Bribery in business: Your views
- 2 November 2011
- From the section Asia
Companies from Russia and China are most likely to pay bribes when doing business abroad, a survey suggests.
The two countries scored worst out of 28 in a poll of business executives conducted by anti-corruption group, Transparency International (TI).
BBC News website readers in China, Russia and other countries mentioned in the survey share their views on the report and their experiences of how business is done where they live.
Reaction from China
Rupert, in Shanghai, says: Bribery is one of the common ways business is done in China and the vast majority of companies pay scant regard to anti-bribery legislation when struggling to survive in a competitive and robust business environment.
China's increasing global presence and business arrangements with developing countries rich in natural resources, yet led by despot leaders, is a common trend that could threaten ethical and fair business practices.
Having said that - is the building of a free road in Africa by engineers from a sponsored Chinese state-owned company bribery or astute and innovative business practice? How and who will prove that such a seemingly humanitarian project has any link to securing a mining concession, or favourable trading arrangements, or turning a blind eye to unsafe practices?
As always, the answer can be found by following the money and adhering to law. But that's easier said than done.
Qin, in Xi'an, emails: Corruption and bribe-paying happens not only in the commercial field but in almost all parts of social life here. It's becoming more and more prevalent and is becoming a serious problem.
If this is ignored and continues to develop here in China I think our public moral value, integrity and faith which is the corner stone of any society will be thoroughly destroyed.
Elliott, in Shanghai, says: Sounds about right. It causes difficulties in many areas of the public sector in China. These issues are generally reflected in a drop in quality as well as loss of tax revenues.
David, in Guangzhou city, emails: I am not surprised at the findings at all. I would say bribery is the way of life here in China. Everyone is involved in it some way or another.
Of course the law can put people in difficult positions when it comes to employment or sickness, and bribery is usually the only way out. If you want something doing you have to pay for it - it's as simple as that when it comes to China.
Joyce, in Guangdong, writes: I moved to China two years ago and it's much worse and more common among small business owners to bribe people to get their business done. Last year I planned on having my own shop but of course I knew I would have to pay people money just to get my business licence or else I'd have to wait forever for one to be approved officially.
Comments from Russia
Nargiz, in Kazan, Russia, says: It is not surprising to me at all.
If you want your child to attend a kindergarten or go to a good school or enter any university, a Russian person has no other way but to bribe.
Three years ago I was operated on and my parents had to bribe the doctor to make sure the doctor would do everything properly without any support from inexperienced students from medical university.
It was not their wish but they were told the system works that way.
Michael, from Canada, emails: I lived for five years in Russia and never witnessed corruption.
I am sure I'm not the only one so I seriously question the rationale and legitimacy of TI and how they judge corruption.
I see this report as an instrument for western countries to pat themselves on the back when corruption is equally as rife there, and sometimes even worst in the west.
The hypocrisy is unashamedly blatant. I understand the collective corruption in UK business is larger than British Columbia's yearly exports.
The UK and the US lecture Russia on corruption? What!

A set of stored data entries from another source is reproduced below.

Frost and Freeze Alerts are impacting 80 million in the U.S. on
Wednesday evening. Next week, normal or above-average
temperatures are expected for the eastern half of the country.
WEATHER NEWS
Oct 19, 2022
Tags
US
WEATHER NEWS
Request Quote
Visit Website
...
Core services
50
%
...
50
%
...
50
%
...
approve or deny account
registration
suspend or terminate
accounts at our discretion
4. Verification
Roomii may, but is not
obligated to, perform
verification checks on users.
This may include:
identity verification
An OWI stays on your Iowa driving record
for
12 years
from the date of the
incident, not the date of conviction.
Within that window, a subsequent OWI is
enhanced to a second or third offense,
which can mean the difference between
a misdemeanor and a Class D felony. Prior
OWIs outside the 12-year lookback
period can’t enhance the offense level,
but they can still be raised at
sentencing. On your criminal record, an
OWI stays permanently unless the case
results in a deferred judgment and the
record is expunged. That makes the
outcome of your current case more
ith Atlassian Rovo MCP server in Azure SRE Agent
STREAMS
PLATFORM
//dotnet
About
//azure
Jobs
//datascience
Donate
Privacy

This report is nothing other than claptrap and I will be ignoring its findings.
Peter, in London, UK, writes: When doing business in the Middle East I was very aware of the accepted bribe culture.
In the UAE, Qatar and Oman it is openly discussed. Giving cash to get basic things achieved, such as getting a licence to trade or visas, is common place. If you don't play the game then you'll go to the back of the queue.

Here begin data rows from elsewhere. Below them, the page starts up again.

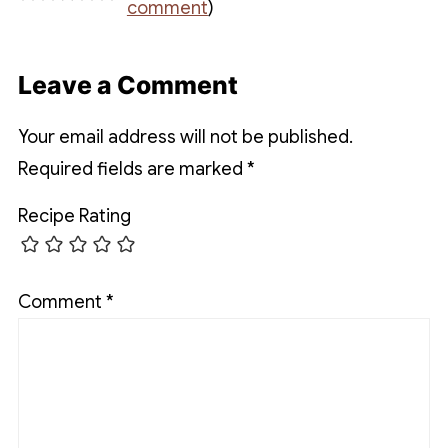
comment
)
Leave a Comment
Your email address will not be published.
Required fields are marked
*
Recipe Rating
Comment
*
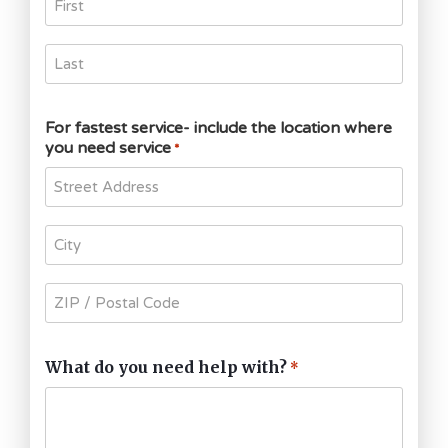
For fastest service- include the location where
you need service
*
What do you need help with?
*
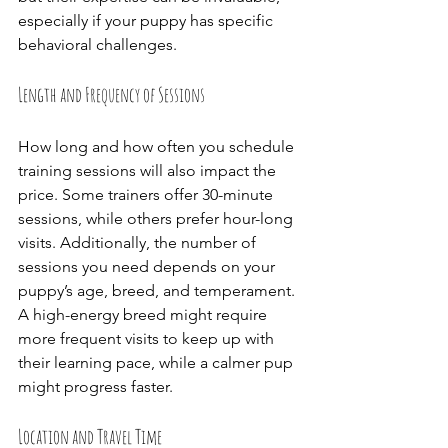
especially if your puppy has specific 
behavioral challenges.
Length and Frequency of Sessions
How long and how often you schedule 
training sessions will also impact the 
price. Some trainers offer 30-minute 
sessions, while others prefer hour-long 
visits. Additionally, the number of 
sessions you need depends on your 
puppy’s age, breed, and temperament. 
A high-energy breed might require 
more frequent visits to keep up with 
their learning pace, while a calmer pup 
might progress faster.
Location and Travel Time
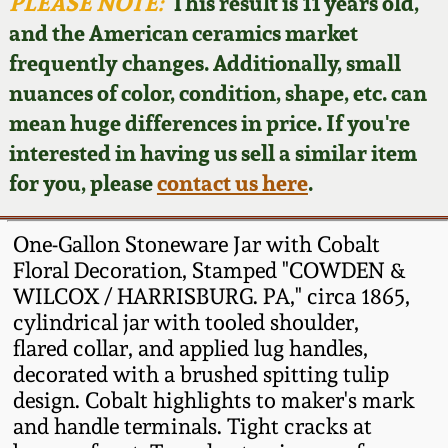
Face Jugs
PLEASE NOTE:
This result is 11 years old,
and the American ceramics market
Featured Photos
Wahler Collection
Blog
David Drake Pottery
frequently changes. Additionally, small
nuances of color, condition, shape, etc. can
Now Accepting
Fall 2024
Consignments
Edgefield, SC
mean huge differences in price. If you're
Stoneware
interested in having us sell a similar item
Summer 2024
Post-Sale Price Lists
for you, please
contact us here
.
Baltimore Stoneware
Spring 2024
One-Gallon Stoneware Jar with Cobalt
Virginia Stoneware
Floral Decoration, Stamped "COWDEN &
Fall 2023
WILCOX / HARRISBURG. PA," circa 1865,
cylindrical jar with tooled shoulder,
North Carolina Pottery
Summer 2023
flared collar, and applied lug handles,
decorated with a brushed spitting tulip
Tennessee Pottery
design. Cobalt highlights to maker's mark
Spring 2023
and handle terminals. Tight cracks at
Southern Redware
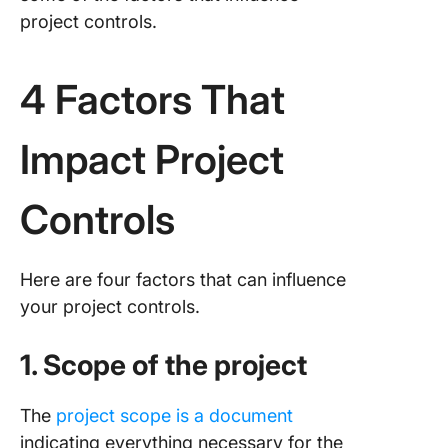
project controls.
4 Factors That
Impact Project
Controls
Here are four factors that can influence
your project controls.
1. Scope of the project
The
project scope is a document
indicating everything necessary for the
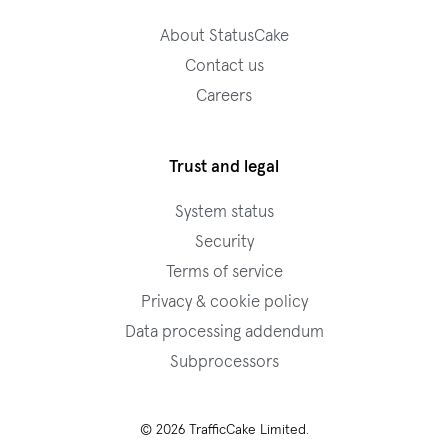
About StatusCake
Contact us
Careers
Trust and legal
System status
Security
Terms of service
Privacy & cookie policy
Data processing addendum
Subprocessors
© 2026 TrafficCake Limited.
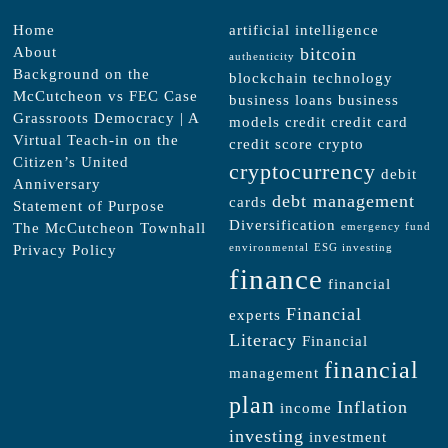
Home
artificial intelligence
About
bitcoin
authenticity
Background on the
blockchain technology
McCutcheon vs FEC Case
business loans
business
Grassroots Democracy | A
models
credit
credit card
Virtual Teach-in on the
credit score
crypto
Citizen’s United
cryptocurrency
debit
Anniversary
debt management
cards
Statement of Purpose
Diversification
The McCutcheon Townhall
emergency fund
Privacy Policy
environmental
ESG investing
finance
financial
Financial
experts
Literacy
Financial
financial
management
plan
Inflation
income
investing
investment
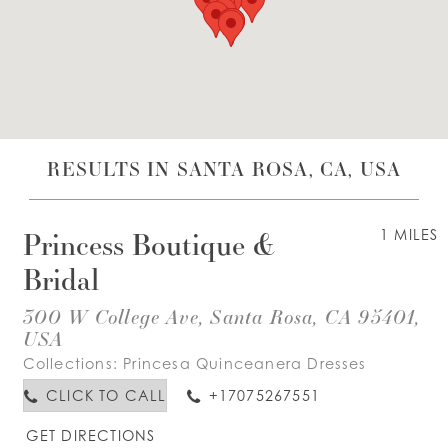
WISHLIST
ENGLISH
ESPAÑOL
RESULTS IN SANTA ROSA, CA, USA
Princess Boutique &
1 MILES
Bridal
300 W College Ave, Santa Rosa, CA 95401,
USA
Collections:
Princesa Quinceanera Dresses
CLICK TO CALL
+17075267551
GET DIRECTIONS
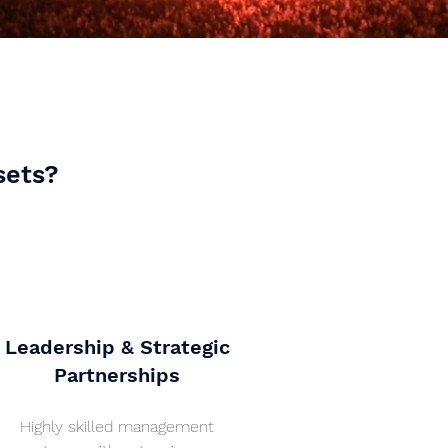
sets?
Leadership & Strategic
Partnerships
Highly skilled management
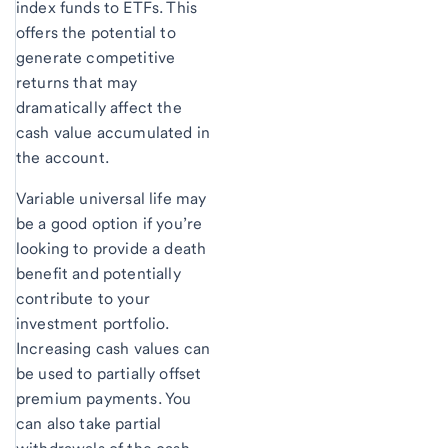
index funds to ETFs. This
offers the potential to
generate competitive
returns that may
dramatically affect the
cash value accumulated in
the account.
Variable universal life may
be a good option if you’re
looking to provide a death
benefit and potentially
contribute to your
investment portfolio.
Increasing cash values can
be used to partially offset
premium payments. You
can also take partial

Paying £1,000 to someone in the ministry and getting the job done in 24 hours, or waiting eight weeks - there's really little choice.
The UK is very different. I'm sure it does happen, but gifts of expensive goods or cash I have not seen much.

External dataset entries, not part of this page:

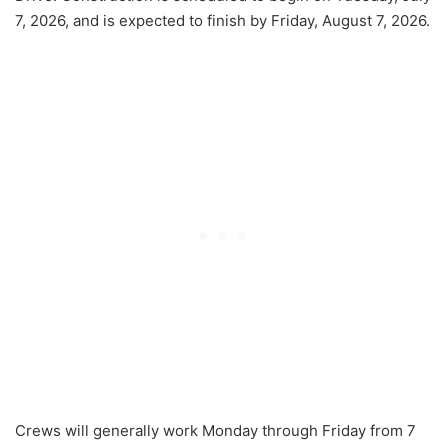
7, 2026, and is expected to finish by Friday, August 7, 2026.
Crews will generally work Monday through Friday from 7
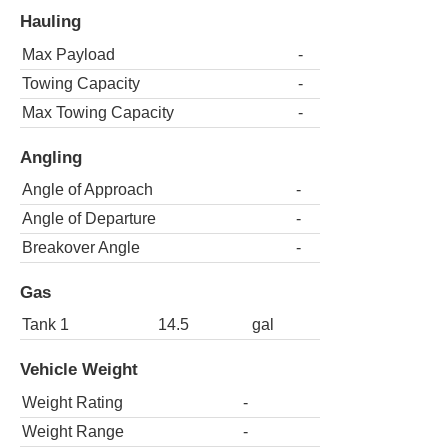
Hauling
Max Payload
-
Towing Capacity
-
Max Towing Capacity
-
Angling
Angle of Approach
-
Angle of Departure
-
Breakover Angle
-
Gas
Tank 1
14.5
gal
Vehicle Weight
Weight Rating
-
Weight Range
-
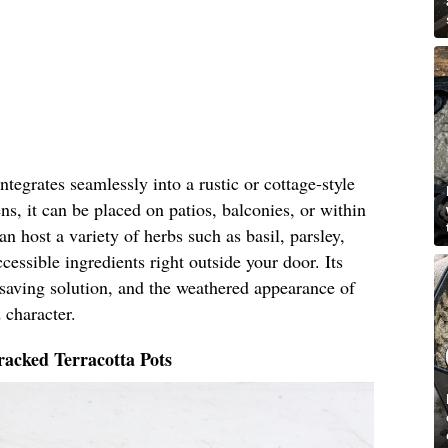
tegrates seamlessly into a rustic or cottage-style
ns, it can be placed on patios, balconies, or within
n host a variety of herbs such as basil, parsley,
cessible ingredients right outside your door. Its
-saving solution, and the weathered appearance of
 character.
acked Terracotta Pots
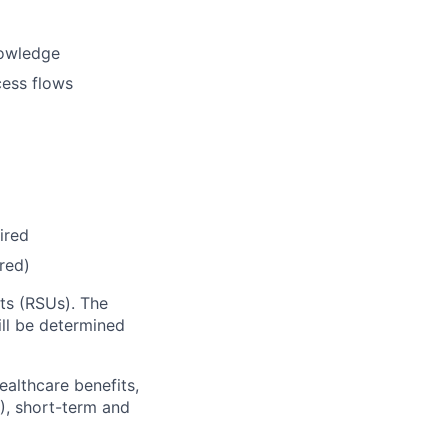
nowledge
cess flows
ired
red)
ts (RSUs). The
l be determined
ealthcare benefits,
), short-term and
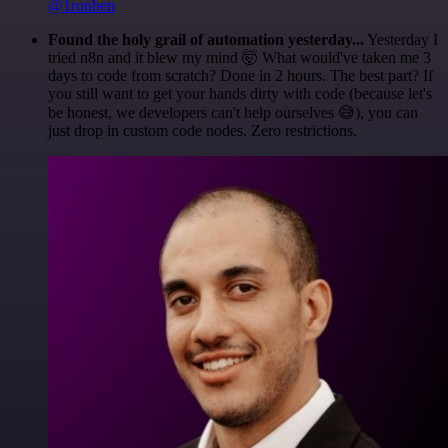
@1ronben
Found the holy grail of automation yesterday...
Yesterday I
tried n8n and it blew my mind 🤯 What would've taken me 3
days to code from scratch? Done in 2 hours. The best part? If
you still want to get your hands dirty with code (because let's
be honest, we developers can't help ourselves 😅), you can
just drop in custom code nodes. Zero restrictions.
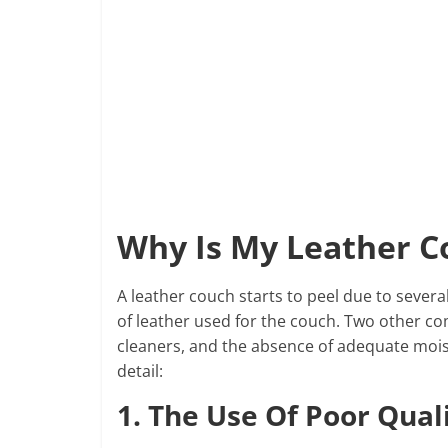
Why Is My Leather C
A leather couch starts to peel due to sever
of leather used for the couch. Two other c
cleaners, and the absence of adequate moistu
detail:
1. The Use Of Poor Qual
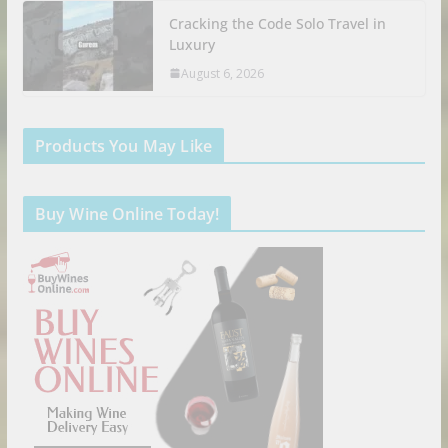
Cracking the Code Solo Travel in
Luxury
August 6, 2026
Products You May Like
Buy Wine Online Today!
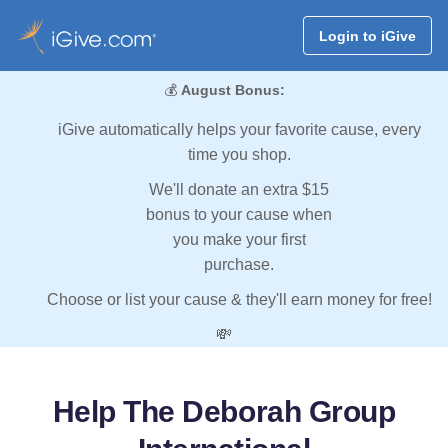
Login to iGive
💰
August Bonus:
iGive automatically helps your favorite cause, every
time you shop.
We'll donate an extra $15
bonus to your cause when
you make your first
purchase.
Choose or list your cause & they'll earn money for free!
💸
Help The Deborah Group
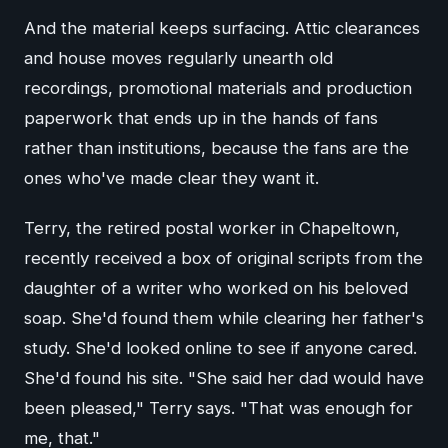
And the material keeps surfacing. Attic clearances
and house moves regularly unearth old
recordings, promotional materials and production
paperwork that ends up in the hands of fans
rather than institutions, because the fans are the
ones who've made clear they want it.
Terry, the retired postal worker in Chapeltown,
recently received a box of original scripts from the
daughter of a writer who worked on his beloved
soap. She'd found them while clearing her father's
study. She'd looked online to see if anyone cared.
She'd found his site. "She said her dad would have
been pleased," Terry says. "That was enough for
me, that."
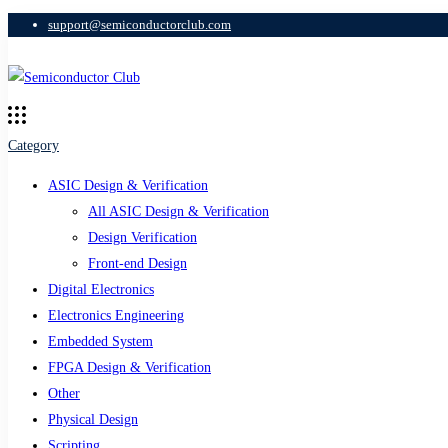
support@semiconductorclub.com
Category
ASIC Design & Verification
All ASIC Design & Verification
Design Verification
Front-end Design
Digital Electronics
Electronics Engineering
Embedded System
FPGA Design & Verification
Other
Physical Design
Scripting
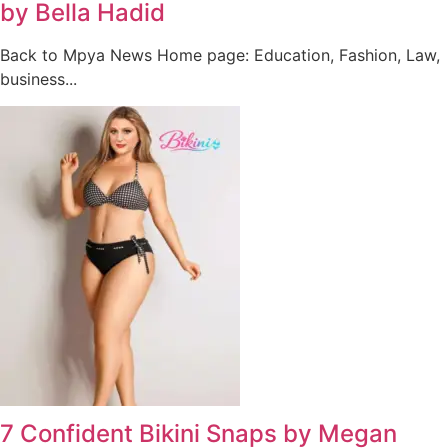
by Bella Hadid
Back to Mpya News Home page: Education, Fashion, Law,
business...
7 Confident Bikini Snaps by Megan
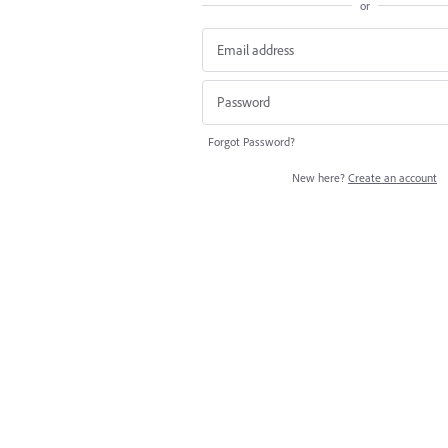
or
Forgot Password?
New here?
Create an account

However, we do tend to give lots of corporate hospitality, but usually after an order, or as a thank you for longevity of relationship. The golf weekend in Portugal, for example, seems to be acceptable, rightly or wrongly.
The Bribery and Corruption Act is discussed a lot, but I'm hearing more ways to get around it, than how to adhere to it.
Surinder, in Mumbai, India, says: I am surprised at the result, that India was seventh worst, or 19th best - however you look at it. I thought we Indians were the most corrupt!
James, in Southern Africa, emails: It's not so surprising where the principal BRIC nations are on the corruption scale! What is really troubling is that in these countries it becomes apparent that only lip service is paid to the rule-of-law.
Africa as a whole is in conflict with agreements signed pertaining to the International Criminal Court and one wonders when this attitude will trickle down to the rules guiding our daily interactions.